What you should do - What is needed is an exact retyping of each entry, pictures excluded.

Records from a collection:
++++++++

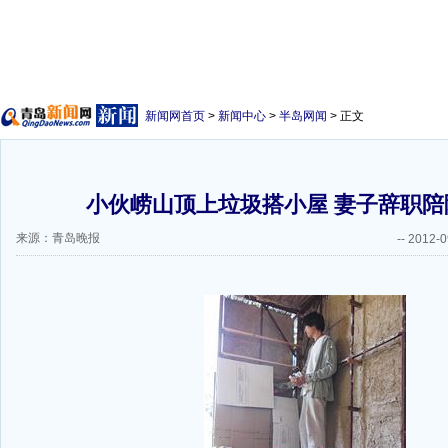
新闻网首页
>
新闻中心
>
半岛网闻
> 正文
小伙崂山顶上垃圾搭小屋 妻子辞职陪隐
来源：青岛晚报
--
2012-0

++++++++

Output -
新闻网首页
>
新闻中心
>
半岛网闻
> 正文
小伙崂山顶上垃圾搭小屋 妻子辞职陪隐
来源：青岛晚报
--
2012-0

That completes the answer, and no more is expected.